IMPROVED CLASSIFICATION IN TACTILE BCIS USING A NOISY LABEL MODEL

Abstract

Tactile BCIs have gained recent popularity in the BCI community due to the advantages of using a stimulation medium which does not inhibit the users visual or auditory senses, is naturally inconspicuous, and can still be used by a person who may be visually or auditorily impaired. While many systems have been proposed which utilize the P300 response elicited through an oddball task, these systems struggle to classify user responses with accuracies comparable to many visual stimulus based systems. In this study, we model the tactile ERP generation as label noise and develop a novel BCI paradigm for binary communication designed to minimize label confusion.
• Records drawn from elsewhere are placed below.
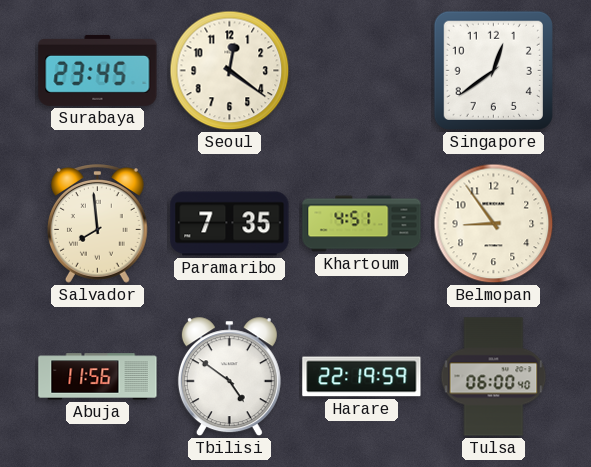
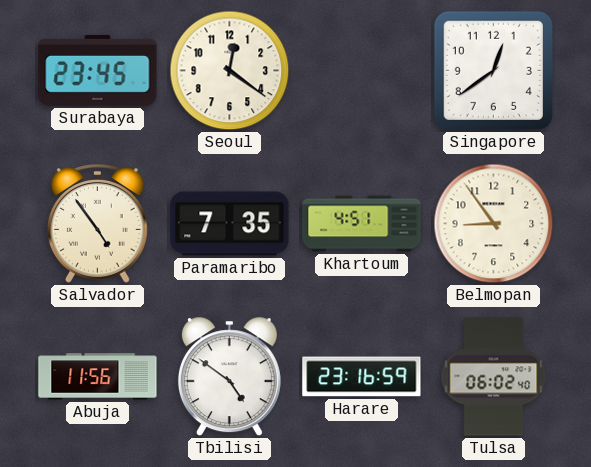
Salvador: 7:59 -> 4:54
Harare: 22:19 -> 23:16
Tulsa: 06:00 -> 06:02
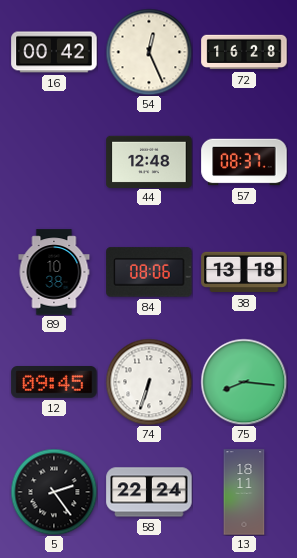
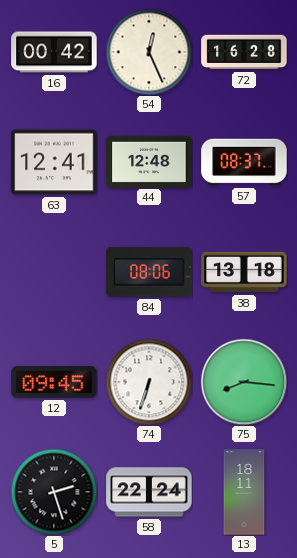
63: none -> 12:41
89: 10:38 -> none
5: 2:24 -> 2:27
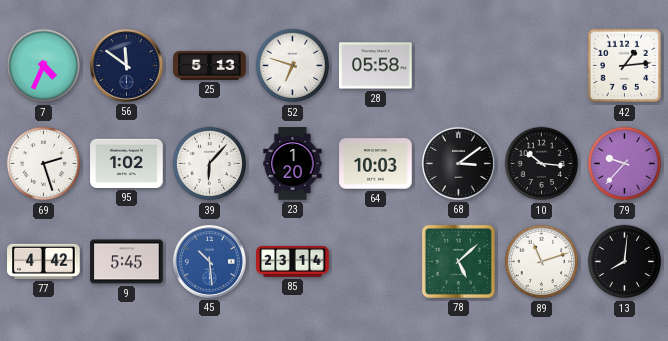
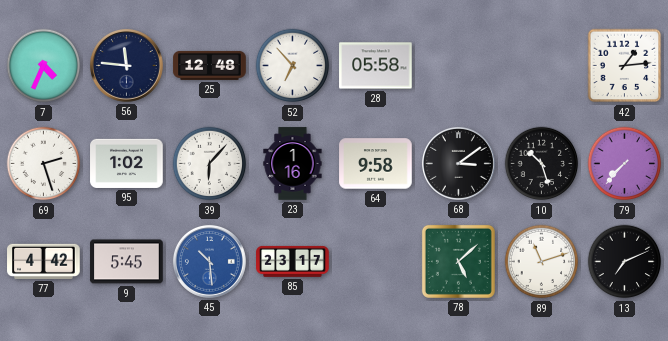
56: 11:51 -> 11:46
25: 5:13 -> 12:48
52: 6:48 -> 6:53
23: 1:20 -> 1:16
64: 10:03 -> 9:58
10: 10:16 -> 10:27
79: 9:37 -> 7:37
85: 23:14 -> 23:17
13: 8:01 -> 7:11
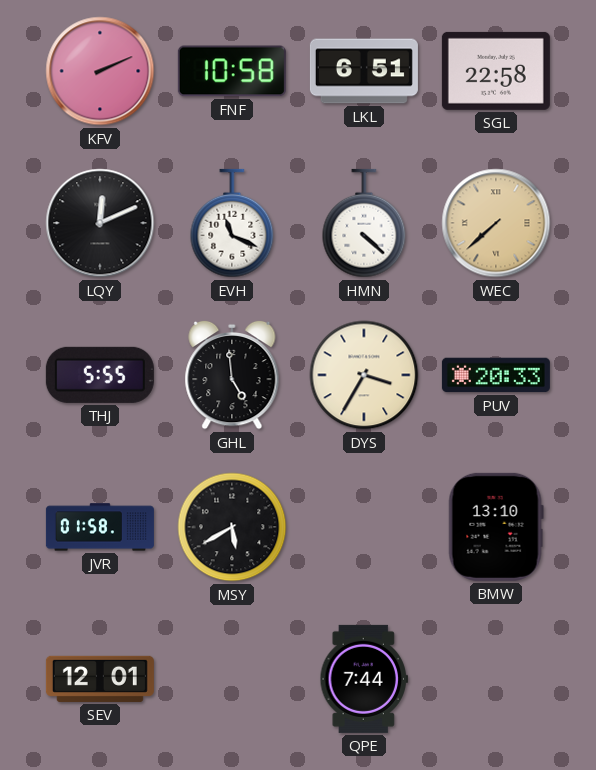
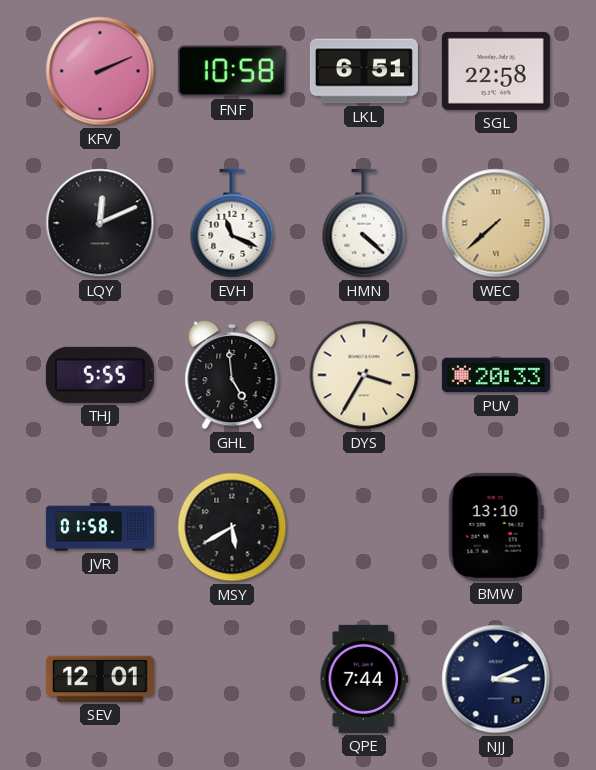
NJJ: none -> 3:11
The classification model is based on a modified Gaussian mixture and trained using expectation maximization (EM). Finally, we show after testing on multiple subjects that this approach yields cross-validated accuracies for all users which are significantly above chance and suggests that such an approach is robust and reliable for a variety of binary communication-based applications.

1. INTRODUCTION

Brain computer interfaces (BCIs) restore autonomous actions by allowing users to communicate and control devices through the measurement of electrical signals from their brain activity [1]. These systems work by employing a user to complete a task designed to elicit a signature EEG response termed an Event-Related Potential (ERP). Perhaps the most studied ERP utilized in BCIs is the P300, which corresponds to a sharp inflection in EEG activity in response to rare or surprising stimulus. The P300 can be elicited using many forms of stimulus, most commonly visual [2], but more recently, auditory [3] and tactile. Tactile based stimulation has enjoyed recent interest due to the ergonomic and conventional advantages it has shown over other stimulation modalities. For example, tactile stimulation leaves a user’s visual and auditory senses unencumbered by the BCI task which is an obvious advantage in navigation based BCIs [4]. The tactors used for stimulation are also small and unobtrusive, allowing them to remain hidden and used inconspicuously. Unfortunately, tactile P300 BCIs have faced significant obstacles in terms of online classification accuracy [5, 6] and decision speed compared to their visual based counterparts [7]. The experiments employed in this study were designed with the primary goal of gaining deeper understanding why this is the case. To this end, three distinct components that affect BCI performance were examined: stimulus presentation, BCI paradigm, and the inference model.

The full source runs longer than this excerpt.